Random Internet Searches May Be Hazardous to Your Health.

Okay, so here's what I was doing. Feel free to laugh. It's a long and somewhat bizarre story.


I was finishing up washing some dishes, when a precariously placed cookie sheet leaning against the dish drainer dislodged a very nice ceramic casserole dish that was evidently precariously placed as well, unbeknownst to me, and the casserole dish fell on the floor, dropped, and broke.


I shed a few tears--sad ones for my poor dead casserole dish, and embarrassed, frustrated ones at my propensity for dropping and breaking things, even though we now have linoleum on the kitchen floor instead of tile. I'm sure that in the long run I'm costing us money in terms of frequency of replacing breakables. I actually then had a few moments of total paranoia that there's something seriously wrong with me because of my tendency to drop and break stuff.


So, in my paranoid moment I went online to see if I could Google, like, some kind of support group for people who drop and break stuff a lot. Or perhaps find out if I had some kind of horrible neurological disorder. Somehow, one of the search results was the IMDB entry for Drop Dead Fred (a rather amusing movie). I got distracted, and it occurred to me that I hadn't seen Phoebe Cates in anything in a really long time. I checked her entry and found out that she has "retired" from movies and is now essentially Kevin Kline's kept woman (well, okay, housewife and mother of his three children).


Then I checked Rik Mayall's entry, wondering if he'd done anything else I'd heard of. I noticed that he had been in an episode of the BBC show Jonathan Creek, which I quite liked. I clicked on the entry for the main actor, Alan Davies, who plays the crime-solving magician Jonathan Creek and is cute in a goofy and oblivious sort of way. Now we get to the point of this blog entry.

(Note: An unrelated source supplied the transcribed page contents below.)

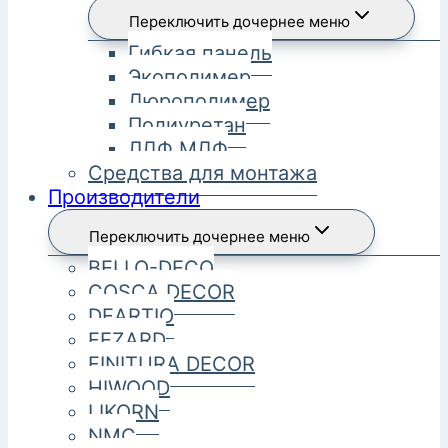
Переключить дочернее меню
Гибкая панель
Экополимер
Дюрополимер
Полиуретан
ЛДФ МДФ
Средства для монтажа
Производители
Переключить дочернее меню
BELLO-DECO
COSCA DECOR
DEARTIO
FEZARD
FINITURA DECOR
HIWOOD
LIKORN
NMC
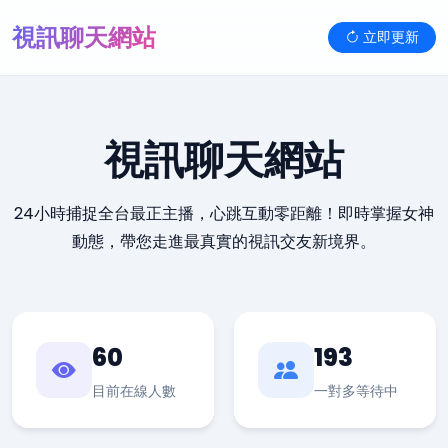
視訊聊天網站
立即更新
視訊聊天網站
24小時捕捉全台最正主播，心跳互動零距離！即時掌握女神
動態，帶您走進最真實的視訊交友新境界。
60
193
目前在線人數
一對多等待中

To my surprise, the first listing under his filmography was a film version, currently in production, of Angus, Thongs and Full-Frontal Snogging, from Louise Rennison's series of Georgia Nicolson novels. Alan Davies plays, I think, Georgia's dad. AND--here's the clincher--the director and co-writer of the screenplay is Gurinder Chadha, who directed Bride and Prejudice, Bend It Like Beckham, and Bhaji on the Beach. Whew! I realize that was a long and roundabout way to find out this information, but I guess I'm...uh...sorta glad I broke the casserole dish and freaked out and looked up Dropping Things Syndrome online? No? No. Kinda, but not really.

2 comments:

tanita✿davis said...

Awww, on so many levels!

First, don't feel bad about the stupid Dropping And Breaking Syndrome. I still tear up when I think of this gorgeous long-necked, lead crystal vase I had, which, while I was cutting flowers to go into said vase, I somehow knocked over. And of course, it shattered. In my front yard. Whereupon I stood and wept. My neighbors probably thought I was insane.

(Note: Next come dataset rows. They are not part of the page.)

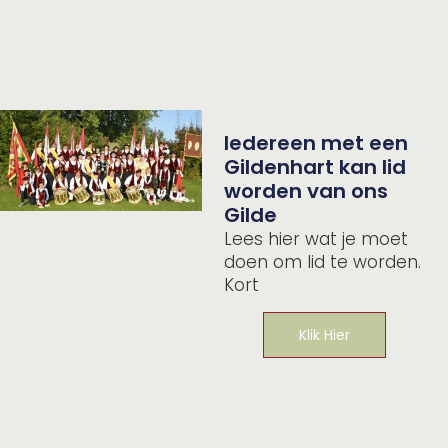
Iedereen met een
Gildenhart kan lid
worden van ons
Gilde
Lees hier wat je moet
doen om lid te worden.
Kort
Klik Hier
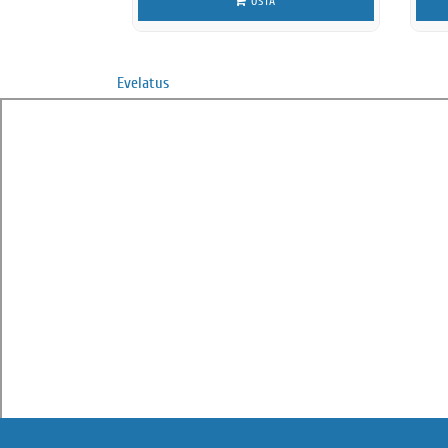
OSTA
Evelatus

Second -- Alan Davies as a DAD!? No! He was my TV hair crush. Not anyone's DAD. Eew. Anyway, who's the daughter for this curly haired Dad? And if they make him do something normal with his hair, I ...I won't watch it. I might not watch it anyway. Again: YA novel. Being made. Into a Book. Even with the obliviously cute Alan Davies? Trouble ahead.

Third -- you have a remarkable ability to distract yourself -- which probably led to the Dropping and Breaking thingy anyway - just distracted. It's the artistic mind. You can't escape.

It's what makes you you, and it's why I like you. Because you're as weird as I am.

Mary Witzl said...

I had a celadon green pot with fitting lid on a table in my bedroom -- a pot I happened to make ages ago when I lived in Japan. While turning a huge plant on the table, I managed to knock this pot over and it broke into so many pieces I could never repair it. Honestly, it broke my heart. My own creation, shattered by my own hand! And now I can't proudly point it out to friends and say, 'I made this.'

Wish this breakage had led to something interesting, but sadly it didn't. Sniff.